If you'd like, I can help you from your output or walk you through setting up your panel data correctly for this test. xtserial package - Stata
: You can view the Full PDF Article on the Stata Journal website. Key Usage Tips
However, xtserial is not part of official Stata; it is a user-written add-on that must be installed from the Boston College Statistical Software Components (SSC) archive. This paper details the installation process, verification, and common pitfalls. xtserial stata install
Serial correlation in the idiosyncratic errors of panel data models can bias standard errors and lead to invalid inference. The user-written command xtserial (Drukker, 2003) implements a robust test for first-order serial correlation in linear panel-data models with random or fixed effects. This paper provides a comprehensive guide to installing xtserial in Stata, covering both official and alternative methods, addressing common errors, and illustrating the command’s use with an empirical example.
set proxy_addr "proxy.youruniversity.edu" set proxy_port 8080 If you'd like, I can help you from
In a research pipeline, ensure your do-file installs the package automatically:
Because xtserial is not a built-in Stata command, you must install it from the Stata Journal archives. While many users try ssc install , this specific package is typically hosted through the net command suite. Follow these steps in your Stata command window: This paper provides a comprehensive guide to installing
You may already have the file, but it might be corrupted or saved in a location Stata isn't looking at.
If you run xtserial and get an error like version 8.0 not supported , you may need to update your Stata executable or the xtserial package to the latest version via ssc install xtserial, replace .
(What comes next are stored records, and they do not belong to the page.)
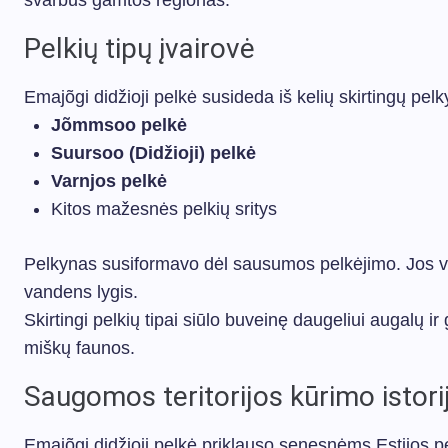
svarbus gamtos regionas.
Pelkių tipų įvairovė
Emajõgi didžioji pelkė susideda iš kelių skirtingų pelk
Jõmmsoo pelkė
Suursoo (Didžioji) pelkė
Varnjos pelkė
Kitos mažesnės pelkių sritys
Pelkynas susiformavo dėl sausumos pelkėjimo. Jos v
vandens lygis.
Skirtingi pelkių tipai siūlo buveinę daugeliui augalų 
miškų faunos.
Saugomos teritorijos kūrimo istori
Emajõgi didžioji pelkė priklauso senesnėms Estijos p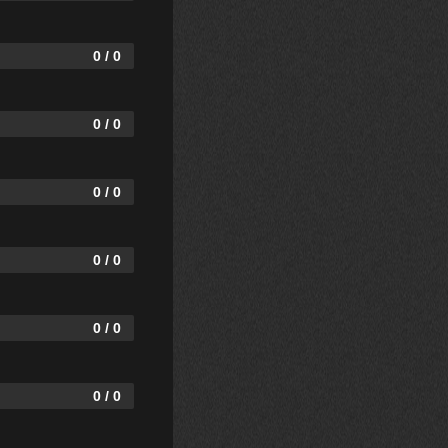
0 / 0
0 / 0
0 / 0
0 / 0
0 / 0
0 / 0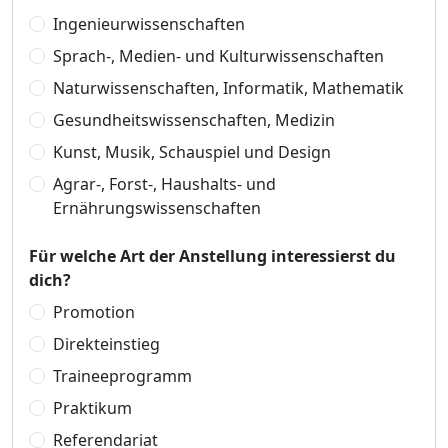
Ingenieurwissenschaften
Sprach-, Medien- und Kulturwissenschaften
Naturwissenschaften, Informatik, Mathematik
Gesundheitswissenschaften, Medizin
Kunst, Musik, Schauspiel und Design
Agrar-, Forst-, Haushalts- und
Ernährungswissenschaften
Für welche Art der Anstellung interessierst du
dich?
Promotion
Direkteinstieg
Traineeprogramm
Praktikum
Referendariat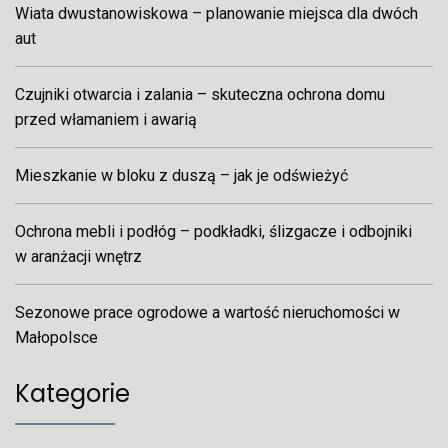
Wiata dwustanowiskowa – planowanie miejsca dla dwóch
aut
Czujniki otwarcia i zalania – skuteczna ochrona domu
przed włamaniem i awarią
Mieszkanie w bloku z duszą – jak je odświeżyć
Ochrona mebli i podłóg – podkładki, ślizgacze i odbojniki
w aranżacji wnętrz
Sezonowe prace ogrodowe a wartość nieruchomości w
Małopolsce
Kategorie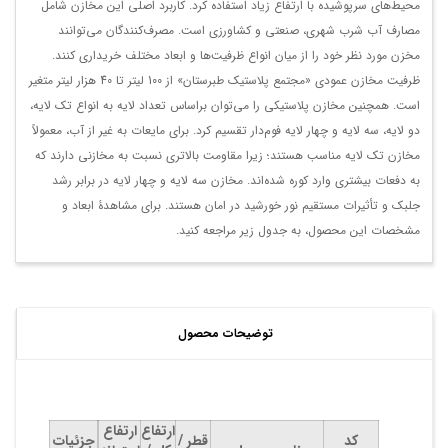
محیط‌های سرپوشیده با ارتفاع زیاد استفاده کرد. کاربرد اصلی این مخازن شامل
مصارف آب شرب شهری، صنعتی و کشاورزی است. مصرف‌کنندگان می‌توانند
مخزن مورد نظر خود را از میان انواع ظرفیت‌ها و ابعاد مختلف خریداری کنند.
ظرفیت مخازن عمودی «مجتمع پلاستیک طبرستان» از 100 لیتر تا 40 هزار لیتر متغیر
است. همچنین مخازن پلاستیکی را می‌توان براساس تعداد لایه به انواع تک لایه،
دو لایه، سه لایه و چهار لایه فوم‌دار تقسیم کرد. برای مایعات به غیر از آب، معمولاً
مخازن تک لایه مناسب هستند؛ زیرا مقاومت بالاتری نسبت به مخازنی دارند که
به دفعات بیشتری وارد کوره شده‌اند. مخازن سه لایه و چهار لایه در برابر رشد
جلبک و تأثیرات مستقیم نور خورشید در امان هستند. برای مشاهدۀ ابعاد و
مشخصات این محصول، به جدول زیر مراجعه کنید.
توضیحات محصول
ارتفاع
ارتفاع
کد
قطر /
جزئیات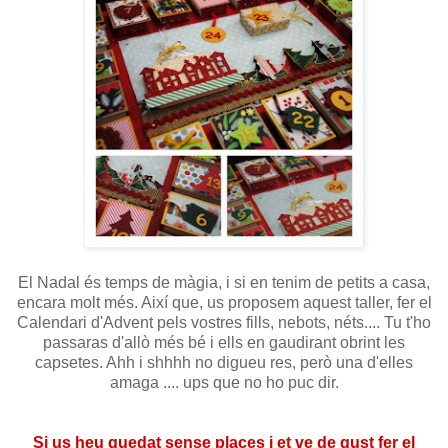
El Nadal és temps de màgia, i si en tenim de petits a casa,
encara molt més. Així que, us proposem aquest taller, fer el
Calendari d'Advent pels vostres fills, nebots, néts.... Tu t'ho
passaras d'allò més bé i ells en gaudirant obrint les
capsetes. Ahh i shhhh no digueu res, però una d'elles
amaga .... ups que no ho puc dir.
Si us heu quedat sense places i et ve de gust fer el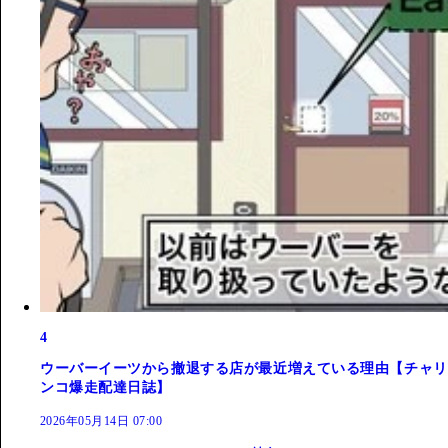
4
ウーバーイーツから撤退する店が最近増えている理由【チャリ
ンコ爆走配達日誌】
2026年05月14日 07:00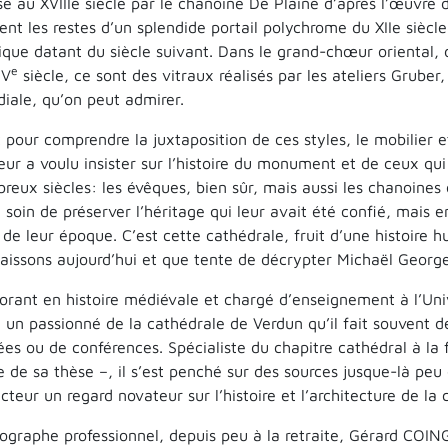
isé au XVIIIe siècle par le chanoine De Plaine d’après l’œuvre
ent les restes d’un splendide portail polychrome du XIIe siècle
ique datant du siècle suivant. Dans le grand-chœur oriental, d
e
IV
siècle, ce sont des vitraux réalisés par les ateliers Grube
iale, qu’on peut admirer.
t pour comprendre la juxtaposition de ces styles, le mobilier
teur a voulu insister sur l’histoire du monument et de ceux q
reux siècles: les évêques, bien sûr, mais aussi les chanoines e
e soin de préserver l’héritage qui leur avait été confié, mais e
 de leur époque. C’est cette cathédrale, fruit d’une histoire
aissons aujourd’hui et que tente de décrypter Michaël George 
orant en histoire médiévale et chargé d’enseignement à l’Un
i un passionné de la cathédrale de Verdun qu’il fait souvent dé
ées ou de conférences. Spécialiste du chapitre cathédral à la 
e de sa thèse –, il s’est penché sur des sources jusque-là peu
ecteur un regard novateur sur l’histoire et l’architecture de 
ographe professionnel, depuis peu à la retraite, Gérard COIN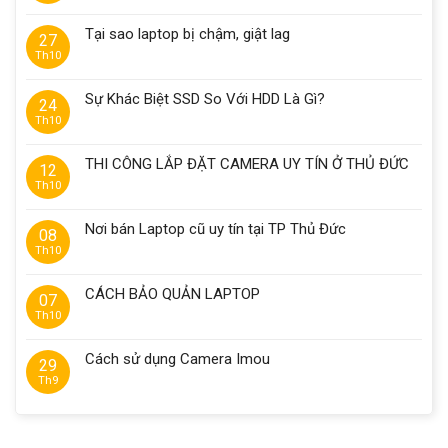
Tại sao laptop bị chậm, giật lag
27
Th10
Sự Khác Biệt SSD So Với HDD Là Gì?
24
Th10
THI CÔNG LẮP ĐẶT CAMERA UY TÍN Ở THỦ ĐỨC
12
Th10
Nơi bán Laptop cũ uy tín tại TP Thủ Đức
08
Th10
CÁCH BẢO QUẢN LAPTOP
07
Th10
Cách sử dụng Camera Imou
29
Th9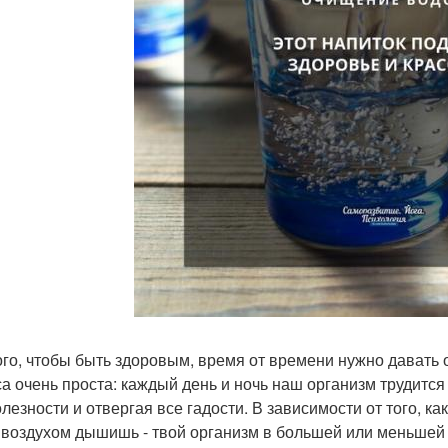
ого, чтобы быть здоровым, время от времени нужно давать о
са очень проста: каждый день и ночь наш организм трудитс
олезности и отвергая все гадости. В зависимости от того, 
 воздухом дышишь - твой организм в большей или меньшей с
Panel data combine time-series and cross-sectional dimensions, making them rich for analysis but also prone to serial correlation. While Stata’s built-in xtreg post-estimation commands (e.g., xtserial, xthrtest ) offer some diagnostics, the xtserial command—written by David M. Drukker (StataCorp)—provides a direct implementation of the Wooldridge (2002) test for serial correlation. This test is attractive because it works under general conditions and is robust to heteroskedasticity.